Johnson has threatened to renege on the UK-EU Brexit treaty that he signed just 18 months ago, unless the EU agrees to his new demands over the Northern Ireland Protocol. His gamesmanship is threatening the break-up of the United Kingdom.
Despite this inexcusable record, Johnson’s supporters argue that we should move on. In light of today’s bigger, more immediate threats: the war in Ukraine, sky-rocketing inflation, an energy crisis, and a possible economic recession, focusing on some drunken togetherness during the pandemic is a dithering distraction. As one of them noted, “He was elected to lead a nuclear-armed state, not to be an office manager.”
However, this neglects the fact that today’s established democracies are increasingly brittle and susceptible to the blight of corruption. While elite male networks of power have always been accompanied by conflicts of interest that have rewarded men for taking risks that prioritise personal political ambition, forgiving the sins of our leaders is no longer as viable as it once was. Ignoring them is as much the enemy of democracy as Putin’s war. If conservatives judge Johnson purely on his winnability factor, they risk putrefying their party, as have American Republicans.

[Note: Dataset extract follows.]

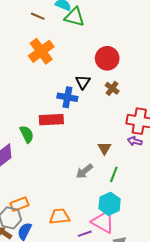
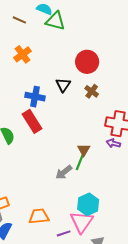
orange cross: (41, 51) -> (22, 54), size x0.7
blue cross: (67, 97) -> (35, 97), moved
red rectangle: (51, 120) -> (32, 121), turned 60
green line: (114, 174) -> (80, 163), moved
pink triangle: (103, 222) -> (82, 222), turned 35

They also allow autocrats to claim moral equivalence with their democratic counterparts and to challenge the credibility of those who work hard in the name of transparency and accountability. The result is to sabotage the caliber of public service and the kind of institutionalised resilience that is needed for political stability and to deliver fairness for all.
And, as Mexico illustrates, once the seeds of dysfunctional behaviour and corruption penetrate our governing systems, they become like poison ivy; you can clip back the leaves, but their interconnecting underground root systems are nigh on impossible to eradicate. And those who try don’t make old bones; eleven Mexican journalists have been murdered so far in 2022.

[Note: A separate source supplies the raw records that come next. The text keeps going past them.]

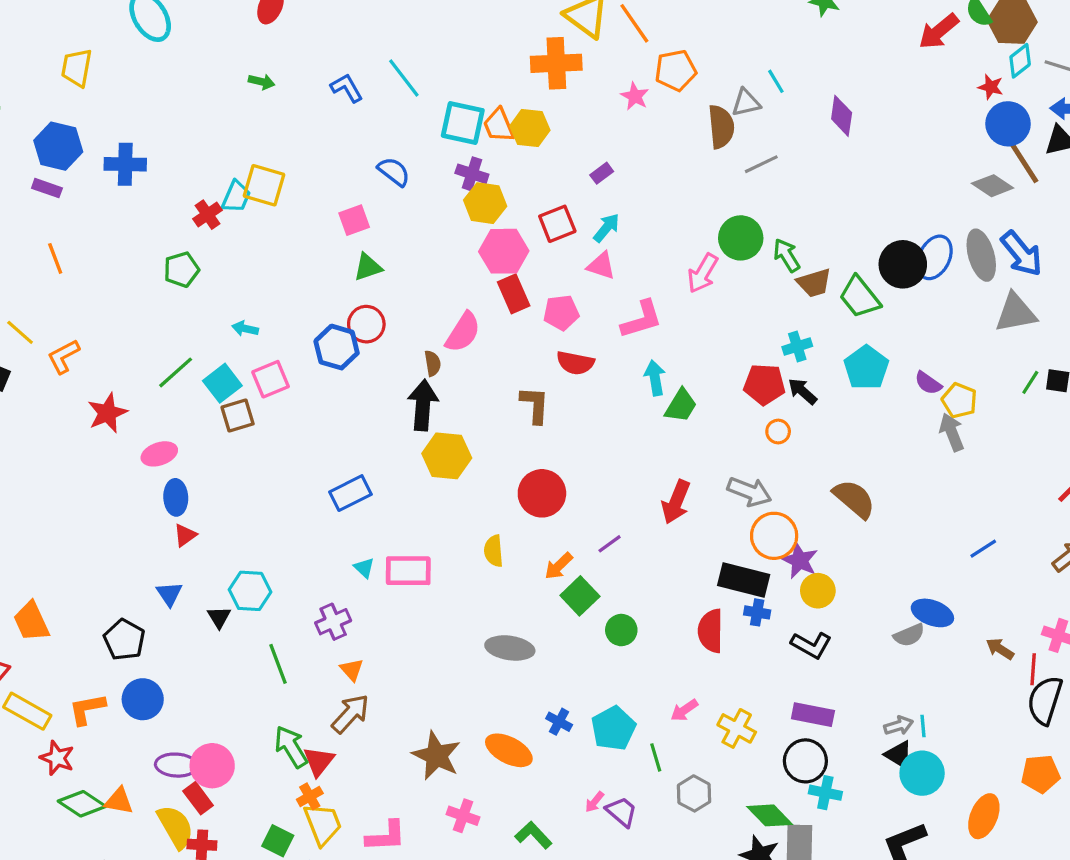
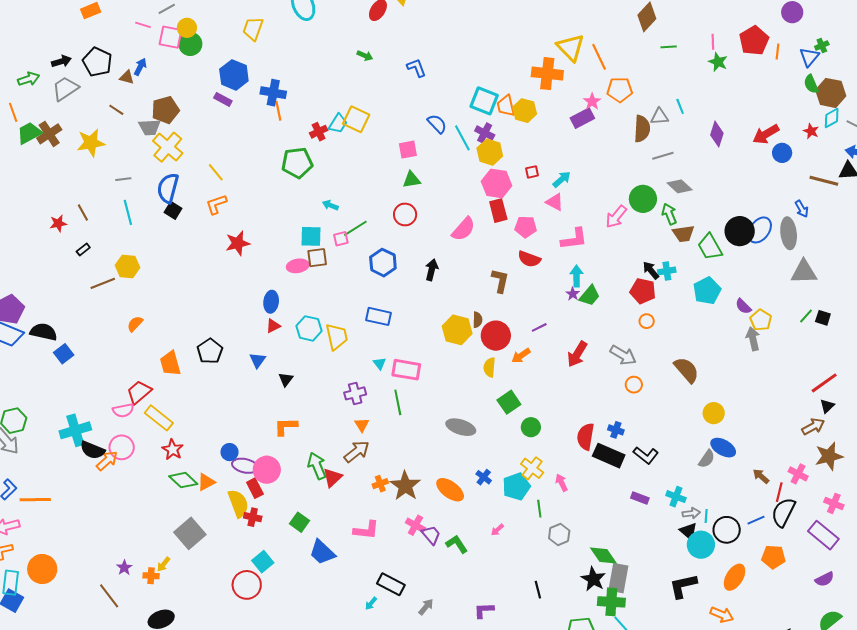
red arrow: (939, 31) -> (766, 134), moved
cyan line: (404, 78) -> (462, 138), moved
blue circle: (1008, 124) -> (782, 153), moved, size x0.7
brown line: (1024, 163) -> (824, 181), turned -52
purple rectangle: (602, 173) -> (582, 118), moved, size x1.6
gray diamond: (993, 186) -> (680, 186), moved
red square: (557, 224) -> (532, 172), size x0.6
blue arrow: (1022, 254) -> (802, 209), moved, size x0.6
orange line: (55, 258) -> (278, 111), moved
green pentagon: (181, 270) -> (297, 163), size x1.4
yellow line: (20, 332) -> (216, 172), moved
blue hexagon: (337, 347) -> (383, 263), moved
brown semicircle: (433, 363) -> (478, 320), moved
green line: (176, 372) -> (355, 228), moved
pink square: (271, 379) -> (341, 239), size x0.7
cyan square: (222, 383) -> (311, 236), turned 30
black arrow: (803, 391) -> (651, 270), moved
black arrow: (423, 405) -> (432, 270), size x0.7
pink ellipse: (159, 454) -> (298, 266), moved
yellow hexagon: (447, 456) -> (457, 330), moved
blue rectangle: (350, 493) -> (379, 316), turned 30
orange circle: (774, 536) -> (634, 385), size x0.6
purple line: (610, 544) -> (539, 327), moved
blue line: (983, 549) -> (756, 520), moved
yellow semicircle: (494, 551) -> (489, 367), moved
purple star: (800, 560) -> (573, 294), moved, size x0.6
orange arrow: (559, 566) -> (521, 356), moved
black rectangle: (744, 580) -> (609, 456), moved
cyan hexagon: (250, 591) -> (309, 328), moved
yellow circle: (818, 591) -> (714, 413), moved
gray semicircle: (909, 635) -> (707, 459), turned -42
black pentagon: (124, 640) -> (210, 351), moved
green line: (278, 664) -> (398, 402), moved
blue circle: (143, 699) -> (230, 452), moved, size x0.7
orange L-shape: (87, 709) -> (286, 426), moved
pink arrow: (684, 710) -> (561, 483), turned 90
purple rectangle: (813, 715) -> (640, 498), size x0.7
yellow cross: (737, 728) -> (532, 468), moved
black circle: (805, 761) -> (727, 530), moved
cyan cross: (825, 793) -> (676, 497), moved
orange cross: (310, 796) -> (380, 484), moved
orange triangle: (119, 801) -> (206, 482), turned -48
purple trapezoid: (622, 812) -> (431, 535), moved
yellow trapezoid: (323, 824) -> (337, 337), moved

Democracy’s strongest currency is trust, not just between people and government but in the authority of agencies and regulators to monitor and police the process of democratic governance. So, all in all, £450,000 is small change if the Sue Gray report serves as a warning that today’s minor political sins can grow into mortal wounds of distrust in our institutions. Because when disdain for democracy gets sewn into the fabric of society, it is always to the detriment of our living standards, our safety, our human potential, and our personal freedoms.